Please set down every entry again exactly as it stands, without the pictures.

- Input
- - - - - - -
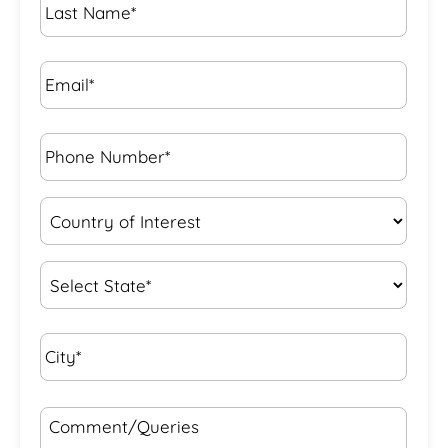
Name
*
Email*
*
Phone
Number*
*
Country
of
Interest
*
State
*
City*
*
Comment/Queries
- - - - - - -
- Answer section
Name
*
Email*
*
Phone
Number*
*
Country
of
Interest
*
State
*
City*
*
Comment/Queries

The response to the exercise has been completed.